Question


So the problem is - which case to use? I got list of urls and got some magic function get_text_from_url - and I have to write this into the file with given filename - simply as can be, but which case of this two is better than another and why?
The priority in this case is time and memory - not readability (sorry, Python).
And, of course, any other versions are welcome.
First:

def create_text(filename):        
    delete_current_text(filename)
    urllist = get_urls()
    for url in urllist:
        with open(filename, "a") as file:
             print >>file, get_text_from_url(url)


Second:

def create_text(filename):        
    urllist = get_urls()
    with open(filename, "w") as file:
         for url in urllist:
             print >>file, get_text_from_url(url)
Was it helpful?

Solution

Your second example would be better, since open/close operation on files has significant overhead, and the latter only did it once.

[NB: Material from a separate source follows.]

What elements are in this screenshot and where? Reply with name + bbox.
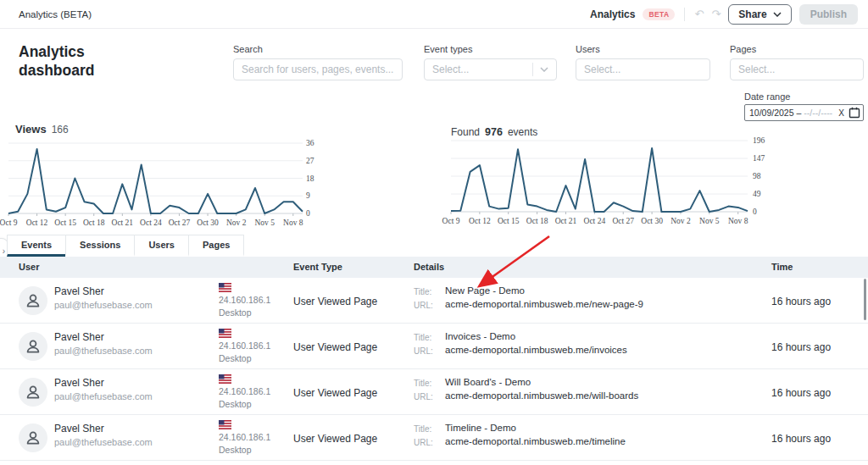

However, it should be even better if you store the result (if get_text_from_url won't return a too big content), like this:

def create_text(filename):
    urllist = get_urls()
    result = map(get_text_from_url, urllist)
    with open(filename, "w") as file:
        file.write("\n".join(result))

So there's only one write, and only blocks the file for a short period of time (assuming that get_text_from_url will do web request, which costs much longer time than local file writes).

OTHER TIPS

The I/O will be faster if you open the file, do the writes, then close it when you're done. In reality, you're choosing between "open once, write n", and "open n, write n" (not "open n, write once" as you stated). With the latter option, you're only doing one write per open, but you're still doing n writes total.